Word2vec training using gensim starts swapping after 100K sentences Word2vec training using gensim starts swapping after 100K sentences numpy numpy

Word2vec training using gensim starts swapping after 100K sentences


As a first principle, you should always get more RAM, if your budget and machine can manage it. It saves so much time & trouble.

Second, it's unclear if you mean that on a dataset of more than 100K sentences, training starts to slow down after the first 100K sentences are encountered, or if you mean that using any dataset larger than 100K sentences experiences the slowdown. I suspect it's the latter, because...

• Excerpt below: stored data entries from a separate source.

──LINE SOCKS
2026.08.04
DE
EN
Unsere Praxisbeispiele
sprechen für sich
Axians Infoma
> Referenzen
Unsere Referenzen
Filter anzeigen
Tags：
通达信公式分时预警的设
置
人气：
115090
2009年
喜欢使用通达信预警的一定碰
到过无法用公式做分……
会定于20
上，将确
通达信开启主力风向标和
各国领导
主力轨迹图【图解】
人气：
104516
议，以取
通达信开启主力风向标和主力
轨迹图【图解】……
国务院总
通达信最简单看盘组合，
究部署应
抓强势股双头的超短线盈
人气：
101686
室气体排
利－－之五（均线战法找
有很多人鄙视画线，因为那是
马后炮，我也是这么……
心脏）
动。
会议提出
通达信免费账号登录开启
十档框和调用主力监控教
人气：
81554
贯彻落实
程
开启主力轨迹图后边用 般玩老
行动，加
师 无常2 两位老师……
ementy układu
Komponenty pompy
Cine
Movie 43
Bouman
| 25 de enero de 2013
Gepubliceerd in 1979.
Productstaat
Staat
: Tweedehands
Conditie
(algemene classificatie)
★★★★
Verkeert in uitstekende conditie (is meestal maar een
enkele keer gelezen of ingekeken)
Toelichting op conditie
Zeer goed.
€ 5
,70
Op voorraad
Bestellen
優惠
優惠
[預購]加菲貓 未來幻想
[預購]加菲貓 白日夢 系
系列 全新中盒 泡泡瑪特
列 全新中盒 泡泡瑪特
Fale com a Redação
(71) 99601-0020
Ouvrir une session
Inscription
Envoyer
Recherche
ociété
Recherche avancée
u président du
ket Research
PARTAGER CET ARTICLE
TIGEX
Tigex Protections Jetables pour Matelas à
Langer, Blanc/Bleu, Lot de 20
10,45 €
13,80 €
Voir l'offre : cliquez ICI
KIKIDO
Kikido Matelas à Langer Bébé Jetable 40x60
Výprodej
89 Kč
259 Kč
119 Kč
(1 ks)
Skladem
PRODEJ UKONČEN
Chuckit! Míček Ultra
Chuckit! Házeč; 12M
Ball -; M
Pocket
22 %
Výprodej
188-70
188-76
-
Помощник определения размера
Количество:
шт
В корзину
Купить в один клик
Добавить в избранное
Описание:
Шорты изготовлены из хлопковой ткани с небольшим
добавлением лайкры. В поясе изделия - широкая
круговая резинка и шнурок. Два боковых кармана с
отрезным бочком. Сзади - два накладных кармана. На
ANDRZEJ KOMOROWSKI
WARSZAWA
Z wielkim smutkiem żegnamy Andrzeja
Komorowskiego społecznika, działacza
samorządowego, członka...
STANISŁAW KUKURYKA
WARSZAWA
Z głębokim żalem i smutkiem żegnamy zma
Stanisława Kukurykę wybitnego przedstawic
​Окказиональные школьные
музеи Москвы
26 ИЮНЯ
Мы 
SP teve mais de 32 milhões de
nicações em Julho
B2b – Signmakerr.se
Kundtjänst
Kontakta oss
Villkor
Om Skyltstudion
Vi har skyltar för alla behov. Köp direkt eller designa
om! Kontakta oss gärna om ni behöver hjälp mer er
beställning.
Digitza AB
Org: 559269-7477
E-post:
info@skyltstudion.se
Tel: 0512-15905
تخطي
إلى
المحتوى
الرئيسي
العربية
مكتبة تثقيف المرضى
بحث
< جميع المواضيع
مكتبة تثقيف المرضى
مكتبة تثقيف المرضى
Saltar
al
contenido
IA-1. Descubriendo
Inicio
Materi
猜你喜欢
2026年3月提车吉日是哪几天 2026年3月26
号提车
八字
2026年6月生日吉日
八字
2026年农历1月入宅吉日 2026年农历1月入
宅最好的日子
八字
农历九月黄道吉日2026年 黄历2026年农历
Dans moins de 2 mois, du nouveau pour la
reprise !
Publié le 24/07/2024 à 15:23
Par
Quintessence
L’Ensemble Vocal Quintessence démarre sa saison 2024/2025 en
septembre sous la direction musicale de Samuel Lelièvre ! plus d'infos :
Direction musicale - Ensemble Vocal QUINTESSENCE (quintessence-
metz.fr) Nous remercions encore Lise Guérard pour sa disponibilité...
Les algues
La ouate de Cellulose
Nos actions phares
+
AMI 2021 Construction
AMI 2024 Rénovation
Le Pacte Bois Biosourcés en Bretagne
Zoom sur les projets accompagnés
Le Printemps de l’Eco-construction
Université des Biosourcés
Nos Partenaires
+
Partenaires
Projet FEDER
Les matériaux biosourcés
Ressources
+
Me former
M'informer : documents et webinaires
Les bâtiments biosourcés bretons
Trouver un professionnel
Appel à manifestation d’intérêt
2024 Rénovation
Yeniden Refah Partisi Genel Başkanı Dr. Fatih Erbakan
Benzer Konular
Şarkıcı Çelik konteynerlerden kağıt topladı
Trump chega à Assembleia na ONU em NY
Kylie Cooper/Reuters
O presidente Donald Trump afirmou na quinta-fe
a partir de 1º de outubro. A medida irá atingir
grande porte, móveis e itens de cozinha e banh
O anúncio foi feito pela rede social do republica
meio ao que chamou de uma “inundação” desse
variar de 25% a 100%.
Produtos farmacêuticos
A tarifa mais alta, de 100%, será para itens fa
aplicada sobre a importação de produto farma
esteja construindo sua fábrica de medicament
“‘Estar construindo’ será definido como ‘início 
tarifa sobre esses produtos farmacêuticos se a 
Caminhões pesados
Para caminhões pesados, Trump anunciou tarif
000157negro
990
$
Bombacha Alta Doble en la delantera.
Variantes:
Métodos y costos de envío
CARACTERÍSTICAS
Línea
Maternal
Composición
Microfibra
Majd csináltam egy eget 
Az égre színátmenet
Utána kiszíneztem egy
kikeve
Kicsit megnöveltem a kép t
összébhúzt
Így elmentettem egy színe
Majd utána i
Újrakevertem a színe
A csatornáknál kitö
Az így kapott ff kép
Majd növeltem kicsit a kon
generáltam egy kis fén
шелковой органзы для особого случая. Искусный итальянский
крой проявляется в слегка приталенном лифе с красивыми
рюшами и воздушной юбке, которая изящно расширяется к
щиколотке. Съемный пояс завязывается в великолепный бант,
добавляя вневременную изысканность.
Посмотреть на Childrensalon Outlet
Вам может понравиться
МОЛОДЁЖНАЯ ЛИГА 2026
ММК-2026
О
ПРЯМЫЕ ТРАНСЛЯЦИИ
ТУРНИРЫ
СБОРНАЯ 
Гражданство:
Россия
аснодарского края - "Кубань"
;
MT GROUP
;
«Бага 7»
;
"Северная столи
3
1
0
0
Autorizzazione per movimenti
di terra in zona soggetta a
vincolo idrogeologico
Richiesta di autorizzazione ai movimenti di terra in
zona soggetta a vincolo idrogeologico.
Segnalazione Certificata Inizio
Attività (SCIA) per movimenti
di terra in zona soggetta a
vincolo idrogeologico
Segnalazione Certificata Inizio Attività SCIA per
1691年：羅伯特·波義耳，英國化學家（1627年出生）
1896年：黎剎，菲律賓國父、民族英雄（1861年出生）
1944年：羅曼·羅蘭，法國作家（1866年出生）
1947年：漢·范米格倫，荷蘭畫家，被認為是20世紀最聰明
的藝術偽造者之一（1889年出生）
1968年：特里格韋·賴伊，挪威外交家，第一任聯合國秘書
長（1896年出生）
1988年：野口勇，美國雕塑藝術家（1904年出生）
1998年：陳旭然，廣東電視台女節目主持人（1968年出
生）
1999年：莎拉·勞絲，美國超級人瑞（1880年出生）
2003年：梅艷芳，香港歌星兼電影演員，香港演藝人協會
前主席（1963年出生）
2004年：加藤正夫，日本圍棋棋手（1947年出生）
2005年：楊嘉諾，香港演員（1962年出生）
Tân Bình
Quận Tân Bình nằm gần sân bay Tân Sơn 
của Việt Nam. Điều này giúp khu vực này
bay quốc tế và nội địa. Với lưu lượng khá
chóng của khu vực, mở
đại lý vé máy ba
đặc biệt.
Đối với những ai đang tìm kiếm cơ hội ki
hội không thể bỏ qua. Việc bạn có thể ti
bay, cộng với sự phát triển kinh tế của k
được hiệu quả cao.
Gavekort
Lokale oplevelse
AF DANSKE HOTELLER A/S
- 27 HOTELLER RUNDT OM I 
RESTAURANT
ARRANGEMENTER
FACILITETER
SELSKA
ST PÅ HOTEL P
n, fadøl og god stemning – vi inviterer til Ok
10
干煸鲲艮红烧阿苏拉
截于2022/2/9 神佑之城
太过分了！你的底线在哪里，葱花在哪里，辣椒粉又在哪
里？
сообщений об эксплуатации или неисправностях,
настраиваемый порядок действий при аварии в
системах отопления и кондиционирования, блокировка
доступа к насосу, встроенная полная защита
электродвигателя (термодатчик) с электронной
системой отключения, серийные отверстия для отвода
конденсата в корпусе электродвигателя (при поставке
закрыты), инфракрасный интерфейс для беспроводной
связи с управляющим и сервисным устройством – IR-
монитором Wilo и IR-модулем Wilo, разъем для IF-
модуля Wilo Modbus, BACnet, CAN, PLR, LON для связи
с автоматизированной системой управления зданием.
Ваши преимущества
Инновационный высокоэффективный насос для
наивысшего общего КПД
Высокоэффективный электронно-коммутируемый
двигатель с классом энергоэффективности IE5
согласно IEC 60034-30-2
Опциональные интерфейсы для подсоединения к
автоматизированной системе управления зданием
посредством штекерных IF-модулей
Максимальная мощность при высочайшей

The Word2Vec memory usage is a function of the vocabulary size (token count) – and not the total amount of data used to train. So you may want to use a larger min_count, to slim the tracked number of words, to cap the RAM usage during training. (Words not tracked by the model will be silently dropped during training, as if they weren't there – and doing that for rare words doesn't hurt much and sometimes even helps, by putting other words closer to each other.)

Finally, you may wish to avoid providing the corpus sentences in the constructor – which automtically scans and trains – and instead explicitly call the build_vocab() and train() steps yourself after model construction, to examine the state/size of the model and adjust your parameters as needed.

In particular, in the latest versions of gensim, you can also split the build_vocab(corpus) step up into three steps scan_vocab(corpus), scale_vocab(...), and finalize_vocab().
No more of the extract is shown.